DATA: Begin

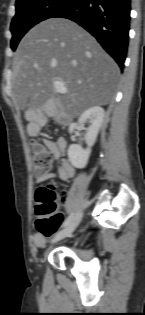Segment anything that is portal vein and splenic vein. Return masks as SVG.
I'll use <instances>...</instances> for the list:
<instances>
[{
	"label": "portal vein and splenic vein",
	"mask_w": 145,
	"mask_h": 315,
	"mask_svg": "<svg viewBox=\"0 0 145 315\" xmlns=\"http://www.w3.org/2000/svg\"><path fill=\"white\" fill-rule=\"evenodd\" d=\"M54 88L60 94H64L68 91L62 81H54Z\"/></svg>",
	"instance_id": "obj_1"
}]
</instances>
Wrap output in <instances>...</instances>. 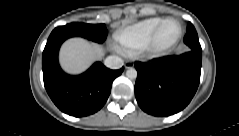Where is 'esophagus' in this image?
<instances>
[{
  "label": "esophagus",
  "instance_id": "34e87169",
  "mask_svg": "<svg viewBox=\"0 0 239 136\" xmlns=\"http://www.w3.org/2000/svg\"><path fill=\"white\" fill-rule=\"evenodd\" d=\"M134 64L132 62H127L125 65V68H130L132 67Z\"/></svg>",
  "mask_w": 239,
  "mask_h": 136
}]
</instances>
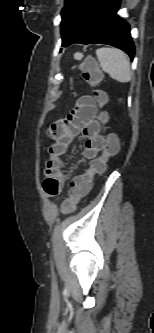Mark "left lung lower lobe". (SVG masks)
<instances>
[{"instance_id": "1", "label": "left lung lower lobe", "mask_w": 154, "mask_h": 333, "mask_svg": "<svg viewBox=\"0 0 154 333\" xmlns=\"http://www.w3.org/2000/svg\"><path fill=\"white\" fill-rule=\"evenodd\" d=\"M120 0H98L83 17L75 34L65 46L73 43H100L117 47L134 58L135 48L130 36V26L116 12Z\"/></svg>"}]
</instances>
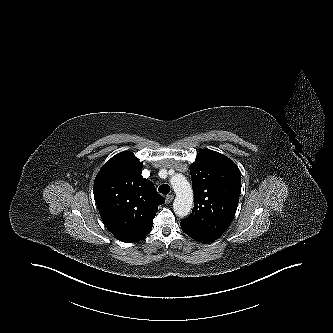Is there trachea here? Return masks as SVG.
Instances as JSON below:
<instances>
[{
    "instance_id": "obj_1",
    "label": "trachea",
    "mask_w": 333,
    "mask_h": 333,
    "mask_svg": "<svg viewBox=\"0 0 333 333\" xmlns=\"http://www.w3.org/2000/svg\"><path fill=\"white\" fill-rule=\"evenodd\" d=\"M158 191L161 193V194H168L170 192V186L167 185V184H162L159 186L158 188Z\"/></svg>"
}]
</instances>
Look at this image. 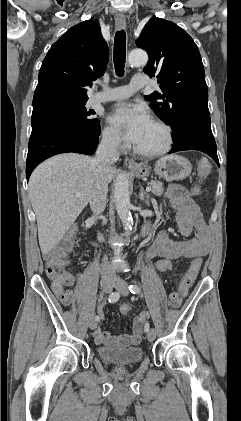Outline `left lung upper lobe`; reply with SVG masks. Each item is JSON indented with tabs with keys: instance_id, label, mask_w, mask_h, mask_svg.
Segmentation results:
<instances>
[{
	"instance_id": "5c2ea615",
	"label": "left lung upper lobe",
	"mask_w": 241,
	"mask_h": 421,
	"mask_svg": "<svg viewBox=\"0 0 241 421\" xmlns=\"http://www.w3.org/2000/svg\"><path fill=\"white\" fill-rule=\"evenodd\" d=\"M147 51L144 72L156 76L162 90L145 97L155 114L172 129L173 139L199 116H209L208 88L199 50L175 23L153 17L136 40Z\"/></svg>"
}]
</instances>
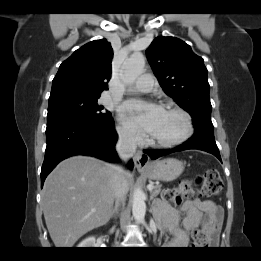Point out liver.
Segmentation results:
<instances>
[{
  "instance_id": "6515ba94",
  "label": "liver",
  "mask_w": 261,
  "mask_h": 261,
  "mask_svg": "<svg viewBox=\"0 0 261 261\" xmlns=\"http://www.w3.org/2000/svg\"><path fill=\"white\" fill-rule=\"evenodd\" d=\"M129 187L133 174L124 172ZM114 203V165L88 156L62 161L47 177L43 213L57 248H71L87 232L105 225Z\"/></svg>"
}]
</instances>
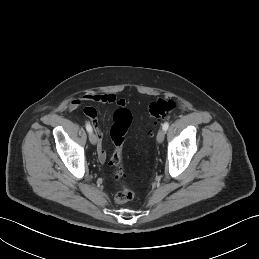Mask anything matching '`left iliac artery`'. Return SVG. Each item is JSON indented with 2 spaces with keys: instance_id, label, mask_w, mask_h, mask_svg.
<instances>
[{
  "instance_id": "44dca946",
  "label": "left iliac artery",
  "mask_w": 259,
  "mask_h": 259,
  "mask_svg": "<svg viewBox=\"0 0 259 259\" xmlns=\"http://www.w3.org/2000/svg\"><path fill=\"white\" fill-rule=\"evenodd\" d=\"M162 128L164 131H166L168 128H169V123L168 122H165L163 125H162Z\"/></svg>"
}]
</instances>
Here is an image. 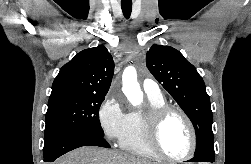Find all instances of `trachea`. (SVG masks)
I'll list each match as a JSON object with an SVG mask.
<instances>
[{
    "mask_svg": "<svg viewBox=\"0 0 251 164\" xmlns=\"http://www.w3.org/2000/svg\"><path fill=\"white\" fill-rule=\"evenodd\" d=\"M122 12L125 18H129L132 12V2H121Z\"/></svg>",
    "mask_w": 251,
    "mask_h": 164,
    "instance_id": "3493384b",
    "label": "trachea"
}]
</instances>
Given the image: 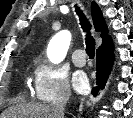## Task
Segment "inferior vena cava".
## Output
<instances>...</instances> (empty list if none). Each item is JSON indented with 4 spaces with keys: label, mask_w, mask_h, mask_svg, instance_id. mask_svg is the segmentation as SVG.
Segmentation results:
<instances>
[{
    "label": "inferior vena cava",
    "mask_w": 133,
    "mask_h": 118,
    "mask_svg": "<svg viewBox=\"0 0 133 118\" xmlns=\"http://www.w3.org/2000/svg\"><path fill=\"white\" fill-rule=\"evenodd\" d=\"M71 93L69 90H62L51 103L53 118H64V110Z\"/></svg>",
    "instance_id": "inferior-vena-cava-1"
}]
</instances>
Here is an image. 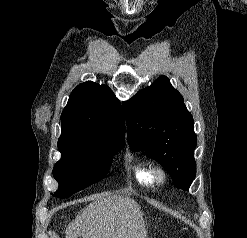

DATA: End

TASK OBJECTIVE: Excluding all pictures, print exactly and only the lines from the line with "<instances>...</instances> (empty list" through the end of the records above, both ends included.

SOLUTION:
<instances>...</instances> (empty list if none). Each item is JSON indented with 4 spaces with keys: label, mask_w, mask_h, mask_svg, instance_id. mask_svg is the segmentation as SVG.
Segmentation results:
<instances>
[{
    "label": "inferior vena cava",
    "mask_w": 133,
    "mask_h": 118,
    "mask_svg": "<svg viewBox=\"0 0 133 118\" xmlns=\"http://www.w3.org/2000/svg\"><path fill=\"white\" fill-rule=\"evenodd\" d=\"M71 93L69 90H62L51 103L53 118H64V110Z\"/></svg>",
    "instance_id": "inferior-vena-cava-1"
}]
</instances>
Here is an image. 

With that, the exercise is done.